Employers’ Hiring Push Brings Workers Off the Bench

Despite sharpening trade tensions, a hefty rise in payrolls has provided the latest evidence that the U.S. economy is strong enough to keep pulling benched workers back into action. Six hundred thousand people joined the workforce in June and started actively hunting for a job, the Labor Department said Friday. Of those who found one, three-quarters had been outside the pool of those officially ranked as unemployed. The number of Americans working part time because of their inability to find a full-time position fell — as did the number of those too discouraged to bother searching. Overall, the economy added 213,000 jobs.

As Inflation Rises, It’s Even Harder to Get a Raise

The jobs report Friday pointed to a crucial way in which the economy is still not firing on all cylinders: The strong demand for labor has not prompted employers to substantially increase how much they pay their employees. Hourly earnings in June grew 2.7 percent from a year earlier. That is more or less in line with the pace of the past two years. But now those modest wage gains are worth less in the real world. The reason: The prices of goods and services are picking up. In May, inflation hit 2.8 percent and grew faster than wages.

China Strikes Back at Trump’s Tariffs, but Its Consumers Worry

A trade war between the world’s two largest economies officially began Friday as the Trump administration imposed tariffs on $34 billion worth of Chinese products, and China countered with retaliatory tariffs on U.S. soybeans, cars and other products. It was a significant escalation of a fight that could hurt companies and consumers in both the United States and China. Some Chinese consumers said they could make do without iPhones or U.S. cars if they had to. “We are defending our rights as a nation” said Cathy Yuan, 32, who was shopping at an upscale Shanghai supermarket.

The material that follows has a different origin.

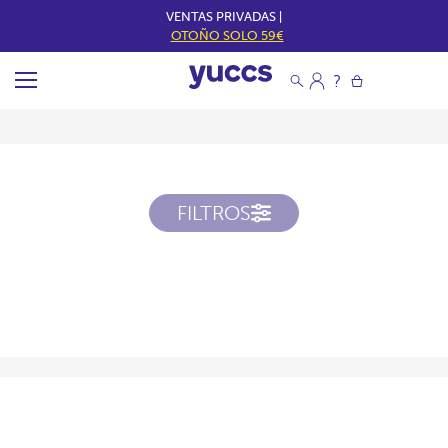
VENTAS PRIVADAS |
OTOÑO SOLO 59€
FILTROS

Consumer Bureau Official Who Sued Trump to Step Down and Drop Her Suit

An Obama-era official at the Consumer Financial Protection Bureau who argued that she — and not President Donald Trump’s budget director — should have been handed temporary control of the agency announced Friday that she was stepping down. Last year, Leandra English sued Trump and Mick Mulvaney, the bureau’s interim director, over what she said amounted to a coup. On Friday she said she would drop her lawsuit and leave the bureau early next week now that Trump has formally nominated Kathy Kraninger to be the agency’s permanent director. Congress created the agency in 2010 to shield consumers from predatory lending and other abusive banking practices.

When She Earns More: Old Ideas About Gender Roles Still Cause Stress

Nearly a third of women who are married to or living with a man contribute at least half the couple’s total earnings, according to a Pew Research Center survey last year. By comparison, in 1980, just 13 percent of married women earned more than, or roughly the same as, their husbands. But while gender roles have become much more egalitarian, expectations persist that men be the primary breadwinner. Seven in 10 adults also told Pew that for a man to be a good husband or partner, it was “very important” that he be able to support his family. Only about 3 in 10 said the same about women.

FAA Declines to Regulate Airplane Seat Size

This week, in response to a federal appeals court case, the Federal Aviation Administration announced it will not regulate the size of seats on airplanes, despite consumer complaints about comfort and questions about safety. The nonprofit advocacy group FlyersRights.org had filed a petition with the U.S. Court of Appeals in the District of Columbia requesting the FAA establish guidelines for seat dimensions, noting the potential danger for plane evacuations caused by narrow rows. But, in announcing its decision, the FAA claimed "that seat width and pitch, even in combination with increasing passenger size, do not hamper the speed of an evacuation.”